Ein Straßenname – na und?
Wir sind alle in irgendwelchen Straßen aufgewachsen. Immer wieder steuern wir Straßen an und geben Straßennamen in das Navi ein. Tagtäglich sehen wir Straßenschilder und nehmen sie zumeist nur beiläufig zur Kenntnis. Manche klingen langweilig (Hauptstraße, Schützenstraße), andere nach großer Politik (Konrad-Adenauer-Ring, Willy-Brandt-Platz). Doch hinter Straßenschildern können auch interessante lokale Geschichten, Persönlichkeiten und Schicksale stecken.

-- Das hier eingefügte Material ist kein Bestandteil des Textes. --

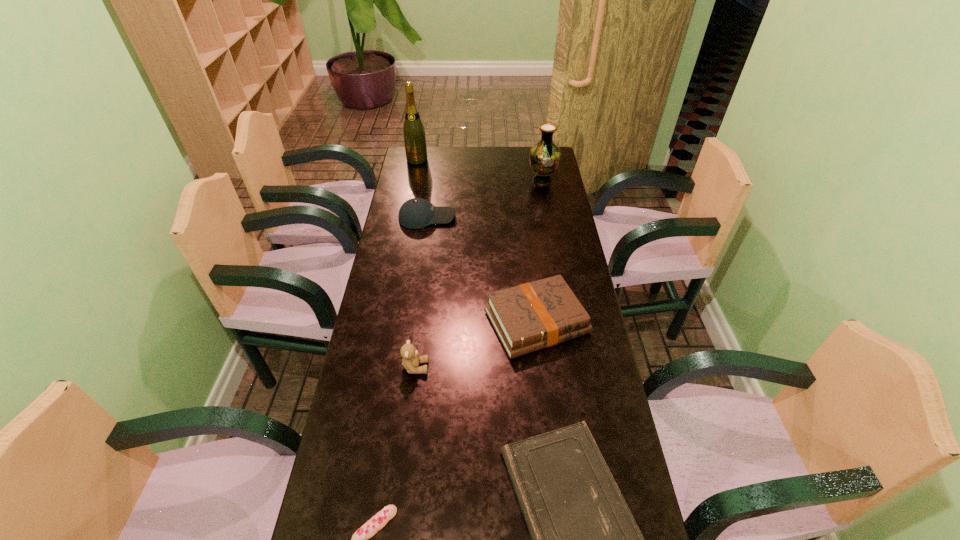 Where is `vacant space that satisfies the following two spatial constraints: 1. on the front-facing side of the third farthest object; 2. on the left side of the hardback book`? vacant space that satisfies the following two spatial constraints: 1. on the front-facing side of the third farthest object; 2. on the left side of the hardback book is located at coordinates (413, 321). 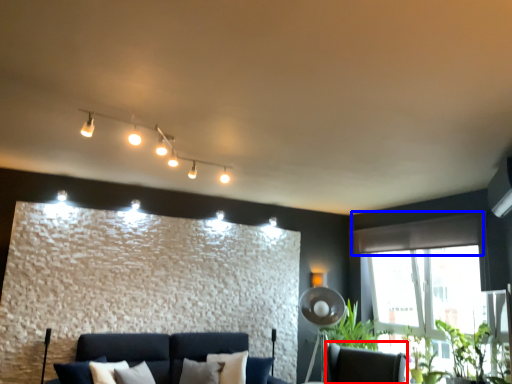 Question: Which of the following is the closest to the observer, swivel chair (highlighted by a red box) or curtain (highlighted by a blue box)?

Choices:
 (A) swivel chair
 (B) curtain

Answer: (A) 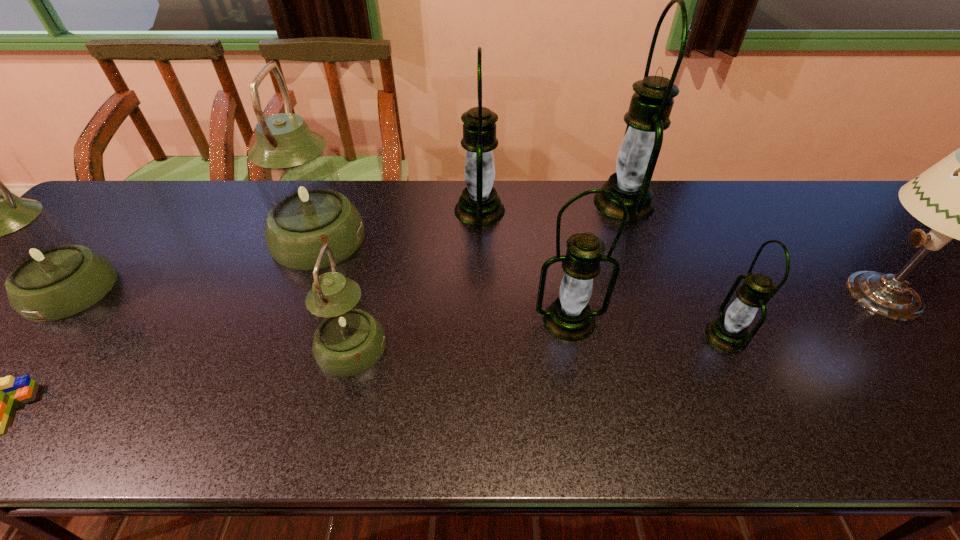 Locate an element on the screen. Image resolution: width=960 pixels, height=540 pixels. free location located 0.370m on the side where the smallest green lantern emits light is located at coordinates (540, 336).

Where is `free point located on the side where the smallest green lantern emits light`? The image size is (960, 540). free point located on the side where the smallest green lantern emits light is located at coordinates (593, 336).

The height and width of the screenshot is (540, 960). In order to click on vacant space located 0.370m on the right of the smallest greenish lantern in this screenshot , I will do `click(556, 347)`.

Find the location of a particular element. Image resolution: width=960 pixels, height=540 pixels. object present at the right edge is located at coordinates (959, 197).

The image size is (960, 540). In the image, there is a desktop. What are the coordinates of `free space at the far edge` in the screenshot? It's located at (704, 194).

The width and height of the screenshot is (960, 540). Identify the location of free space at the near edge. (65, 416).

Image resolution: width=960 pixels, height=540 pixels. In order to click on free space at the left edge of the desktop in this screenshot , I will do `click(50, 332)`.

At what (x,y) coordinates should I click in order to perform the action: click on vacant space at the far left corner of the desktop. Please return your answer as a coordinate pair (x, y). Image resolution: width=960 pixels, height=540 pixels. Looking at the image, I should click on (119, 201).

What are the coordinates of `vacant area at the far right corner of the desktop` in the screenshot? It's located at (830, 208).

The height and width of the screenshot is (540, 960). In order to click on vacant space that is in between the leftmost green lantern and the smallest greenish lantern in this screenshot , I will do `click(416, 279)`.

Die Osnabrücker Rundschau veröffentlicht jeden Sonntag eine Geschichte zu Osnabrücker Straßennamen. Sie stammen allesamt aus dem im Anno-Verlag erschienenen Buch „Osnabrück wegweisend“ (ISBN 978-3-939256-38-0), das Dr. Tobias Romberg 2016 herausgegeben hat. Die Texte haben junge Menschen verfasst, die damals SchülerInnen der Ursulaschule Osnabrück oder Studierende waren.
Anna-Marquard-Straße
seit dem 15.12.1998 benannt nach Anna Marquard
geb. 30.11.1878
gest. 04.10.1952 in Haste
50 Jahre Hebamme in Haste
Nicht aufzuhalten
von Johanna Faber
Im August 1948 läuft ein kleines Mädchen durch den Ortsteil Haste, auf der Suche nach Hilfe. Ihre Suche endet in der Bramstraße 38 bei der Familie Marquard. Anna Marquard lebt dort mit ihrem Mann und zehn Kindern. Sie macht sich, zusammen mit dem kleinen Mädchen, auf den Weg. Benötigt wird ihre langjährige Erfahrung als Hebamme bei der Familie Knop.

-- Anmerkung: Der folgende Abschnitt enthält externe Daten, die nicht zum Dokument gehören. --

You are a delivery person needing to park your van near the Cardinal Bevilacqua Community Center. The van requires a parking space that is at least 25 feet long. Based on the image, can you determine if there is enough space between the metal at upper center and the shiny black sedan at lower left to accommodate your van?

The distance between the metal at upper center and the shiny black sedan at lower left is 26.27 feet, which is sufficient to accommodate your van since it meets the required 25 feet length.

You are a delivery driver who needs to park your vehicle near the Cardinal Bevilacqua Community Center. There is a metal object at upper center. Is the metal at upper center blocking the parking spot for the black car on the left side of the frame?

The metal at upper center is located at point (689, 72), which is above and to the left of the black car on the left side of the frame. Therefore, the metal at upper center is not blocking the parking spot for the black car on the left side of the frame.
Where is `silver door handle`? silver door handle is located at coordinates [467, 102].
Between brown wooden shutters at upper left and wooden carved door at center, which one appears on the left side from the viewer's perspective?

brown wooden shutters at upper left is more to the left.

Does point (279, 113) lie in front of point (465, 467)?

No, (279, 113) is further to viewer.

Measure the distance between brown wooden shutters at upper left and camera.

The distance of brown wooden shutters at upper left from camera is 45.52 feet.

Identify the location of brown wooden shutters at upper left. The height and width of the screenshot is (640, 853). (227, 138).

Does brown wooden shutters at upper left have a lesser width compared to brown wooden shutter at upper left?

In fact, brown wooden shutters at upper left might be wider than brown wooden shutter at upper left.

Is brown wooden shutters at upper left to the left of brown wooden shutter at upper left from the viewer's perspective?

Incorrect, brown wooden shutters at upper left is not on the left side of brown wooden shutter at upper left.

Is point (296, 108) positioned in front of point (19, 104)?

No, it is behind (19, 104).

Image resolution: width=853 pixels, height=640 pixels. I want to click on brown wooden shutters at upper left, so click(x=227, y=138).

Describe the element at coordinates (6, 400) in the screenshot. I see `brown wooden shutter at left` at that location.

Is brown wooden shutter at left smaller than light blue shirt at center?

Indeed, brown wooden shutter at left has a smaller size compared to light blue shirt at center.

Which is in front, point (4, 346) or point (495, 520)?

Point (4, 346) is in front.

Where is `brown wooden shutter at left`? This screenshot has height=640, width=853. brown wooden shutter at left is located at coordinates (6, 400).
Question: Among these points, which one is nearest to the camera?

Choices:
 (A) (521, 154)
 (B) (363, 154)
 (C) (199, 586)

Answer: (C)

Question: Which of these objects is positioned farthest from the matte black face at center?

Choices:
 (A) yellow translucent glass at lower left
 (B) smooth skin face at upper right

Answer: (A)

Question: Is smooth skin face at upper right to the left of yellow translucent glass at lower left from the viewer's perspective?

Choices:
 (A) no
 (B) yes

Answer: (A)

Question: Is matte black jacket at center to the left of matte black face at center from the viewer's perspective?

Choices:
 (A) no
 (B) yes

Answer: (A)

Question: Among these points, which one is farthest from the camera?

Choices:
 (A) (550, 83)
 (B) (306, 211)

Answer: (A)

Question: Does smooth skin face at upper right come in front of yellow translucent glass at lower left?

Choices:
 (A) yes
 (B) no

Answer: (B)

50 Jahre arbeitete Anna Marquard im Osnabrücker Ortsteil Haste als Hebamme, hat in dieser Zeit fast 6500 Kindern auf die Welt verholfen. Dass ihre Hilfsbereitschaft bei der Familie Knop (und auch bei einer Familie Löffler) dazu führen sollte, dass sie angezeigt werde sollte, hatte wohl niemand erwartet.
Im Jahr 1948, also im Jahr des Hilfegesuch des kleinen Mädchens, hatte das Gesundheitsamt der Stadt Osnabrück Anna Marquard mitgeteilt, dass sie ihren Beruf seit dem 1. Januar 1948 nicht mehr weiter ausüben dürfe, da sie zu diesem Zeitpunkt das 65. Lebensjahr überschritten habe.

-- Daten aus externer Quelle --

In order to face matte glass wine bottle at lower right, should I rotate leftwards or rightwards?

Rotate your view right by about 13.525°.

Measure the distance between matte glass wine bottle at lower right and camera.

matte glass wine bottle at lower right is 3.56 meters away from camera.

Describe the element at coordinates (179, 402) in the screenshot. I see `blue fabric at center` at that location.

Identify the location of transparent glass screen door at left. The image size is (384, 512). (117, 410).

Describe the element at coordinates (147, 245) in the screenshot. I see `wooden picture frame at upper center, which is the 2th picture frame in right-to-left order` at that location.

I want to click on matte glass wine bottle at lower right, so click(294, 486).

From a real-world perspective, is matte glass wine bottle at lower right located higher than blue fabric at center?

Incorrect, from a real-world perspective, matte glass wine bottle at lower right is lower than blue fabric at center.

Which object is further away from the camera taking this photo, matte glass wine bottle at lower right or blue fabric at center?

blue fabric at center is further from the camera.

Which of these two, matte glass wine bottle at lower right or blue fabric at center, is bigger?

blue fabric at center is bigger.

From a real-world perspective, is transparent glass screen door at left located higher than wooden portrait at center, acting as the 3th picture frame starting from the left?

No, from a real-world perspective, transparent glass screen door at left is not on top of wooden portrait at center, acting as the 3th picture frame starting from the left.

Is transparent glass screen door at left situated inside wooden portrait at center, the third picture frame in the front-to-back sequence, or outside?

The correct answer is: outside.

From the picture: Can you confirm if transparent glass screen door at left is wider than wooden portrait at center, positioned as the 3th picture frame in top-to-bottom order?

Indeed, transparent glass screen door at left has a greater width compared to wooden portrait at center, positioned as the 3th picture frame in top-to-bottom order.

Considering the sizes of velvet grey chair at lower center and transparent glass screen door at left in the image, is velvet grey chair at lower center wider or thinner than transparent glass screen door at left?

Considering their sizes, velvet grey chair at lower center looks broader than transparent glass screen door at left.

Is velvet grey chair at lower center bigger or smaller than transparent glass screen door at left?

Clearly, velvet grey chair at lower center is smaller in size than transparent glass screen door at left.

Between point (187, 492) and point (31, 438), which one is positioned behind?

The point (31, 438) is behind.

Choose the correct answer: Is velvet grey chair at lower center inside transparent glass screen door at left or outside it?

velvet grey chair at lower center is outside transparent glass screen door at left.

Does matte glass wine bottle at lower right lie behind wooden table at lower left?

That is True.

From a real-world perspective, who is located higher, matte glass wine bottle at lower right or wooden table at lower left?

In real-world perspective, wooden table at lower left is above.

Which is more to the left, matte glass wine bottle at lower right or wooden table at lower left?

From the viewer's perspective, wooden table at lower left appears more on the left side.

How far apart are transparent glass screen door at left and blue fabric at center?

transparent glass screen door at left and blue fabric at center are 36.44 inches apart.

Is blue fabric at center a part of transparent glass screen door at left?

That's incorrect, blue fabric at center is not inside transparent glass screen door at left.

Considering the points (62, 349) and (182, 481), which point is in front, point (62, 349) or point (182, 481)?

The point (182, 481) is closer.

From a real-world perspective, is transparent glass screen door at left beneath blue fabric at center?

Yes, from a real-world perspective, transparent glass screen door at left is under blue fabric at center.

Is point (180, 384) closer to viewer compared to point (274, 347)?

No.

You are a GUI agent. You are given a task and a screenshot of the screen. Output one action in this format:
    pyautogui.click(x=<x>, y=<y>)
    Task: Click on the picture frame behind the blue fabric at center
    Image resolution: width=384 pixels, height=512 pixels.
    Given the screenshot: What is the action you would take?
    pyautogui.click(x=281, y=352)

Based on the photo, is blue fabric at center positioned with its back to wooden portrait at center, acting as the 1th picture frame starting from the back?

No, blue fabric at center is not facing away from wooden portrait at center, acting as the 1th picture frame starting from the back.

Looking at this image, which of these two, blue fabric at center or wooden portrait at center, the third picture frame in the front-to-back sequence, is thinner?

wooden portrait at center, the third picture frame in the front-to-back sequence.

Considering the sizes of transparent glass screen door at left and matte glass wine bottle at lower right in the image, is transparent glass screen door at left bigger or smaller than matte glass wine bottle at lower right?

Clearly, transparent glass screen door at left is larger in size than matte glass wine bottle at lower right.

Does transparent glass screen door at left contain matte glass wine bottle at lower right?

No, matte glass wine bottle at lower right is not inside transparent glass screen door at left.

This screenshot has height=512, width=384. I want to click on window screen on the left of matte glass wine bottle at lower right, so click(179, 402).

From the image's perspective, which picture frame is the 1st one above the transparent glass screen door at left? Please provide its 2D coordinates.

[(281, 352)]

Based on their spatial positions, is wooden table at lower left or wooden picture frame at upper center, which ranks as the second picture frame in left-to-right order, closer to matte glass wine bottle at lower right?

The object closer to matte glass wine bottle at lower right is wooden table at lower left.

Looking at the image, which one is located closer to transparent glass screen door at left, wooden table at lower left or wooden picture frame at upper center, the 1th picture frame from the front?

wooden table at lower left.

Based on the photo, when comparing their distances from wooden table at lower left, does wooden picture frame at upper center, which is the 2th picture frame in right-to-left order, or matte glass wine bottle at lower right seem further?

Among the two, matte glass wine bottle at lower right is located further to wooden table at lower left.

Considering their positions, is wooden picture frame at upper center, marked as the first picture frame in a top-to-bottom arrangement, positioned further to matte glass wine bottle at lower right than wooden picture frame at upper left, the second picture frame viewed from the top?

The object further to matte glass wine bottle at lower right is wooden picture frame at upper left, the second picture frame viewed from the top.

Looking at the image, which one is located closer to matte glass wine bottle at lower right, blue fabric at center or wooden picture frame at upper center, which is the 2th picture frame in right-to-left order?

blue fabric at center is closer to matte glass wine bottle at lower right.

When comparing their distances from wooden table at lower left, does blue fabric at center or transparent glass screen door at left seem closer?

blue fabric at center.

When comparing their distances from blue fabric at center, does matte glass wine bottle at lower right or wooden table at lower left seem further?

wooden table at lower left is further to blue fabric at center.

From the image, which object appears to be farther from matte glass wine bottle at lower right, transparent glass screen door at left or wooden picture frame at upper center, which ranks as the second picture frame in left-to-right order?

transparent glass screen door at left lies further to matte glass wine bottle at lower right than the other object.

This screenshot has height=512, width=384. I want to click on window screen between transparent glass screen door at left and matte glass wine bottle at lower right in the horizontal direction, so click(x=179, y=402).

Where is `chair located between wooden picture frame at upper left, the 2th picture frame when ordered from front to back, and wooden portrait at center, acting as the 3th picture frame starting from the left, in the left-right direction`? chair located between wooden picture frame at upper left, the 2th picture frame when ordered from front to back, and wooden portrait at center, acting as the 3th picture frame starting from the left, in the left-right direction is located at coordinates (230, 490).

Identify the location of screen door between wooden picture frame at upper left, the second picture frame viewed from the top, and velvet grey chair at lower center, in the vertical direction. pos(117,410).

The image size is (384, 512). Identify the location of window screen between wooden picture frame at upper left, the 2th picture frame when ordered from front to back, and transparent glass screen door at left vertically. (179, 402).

Für die Menschen im Stadtteil Haste bedeutete dies, dass sie auf die Hilfe einer erfahrenen und beliebten Hebamme fortan verzichten sollten. Als Nachfolgerin wurde die Hebamme Buitkamp aus dem Osnabrücker Ortsteil Eversburg bestimmt.
An dem Tag, als Familie Knop eine Hebamme benötigte, war es eine sehr dringende Angelegenheit, gab Anna Marquard in ihrer Stellungnahme zur Anzeige zu Protokoll. Das Baby sei schon da gewesen, wurde ihr von dem Mädchen, das bei Marquards an der Tür geklopft hatte, berichtet.
Ganz so sei es dann aber doch nicht gewesen: Als sie bei Familie Knop ankam, war das Kind noch nicht geboren. Anna Marquard informierte ihre Nachfolgerin nicht. Es hätte von Eversburg nach Haste zu lange gedauert, um der Familie zu helfen. Ähnlich habe es sich bei der Familie Löffler verhalten, schrieb Anna Marquard in ihrer Stellungnahme.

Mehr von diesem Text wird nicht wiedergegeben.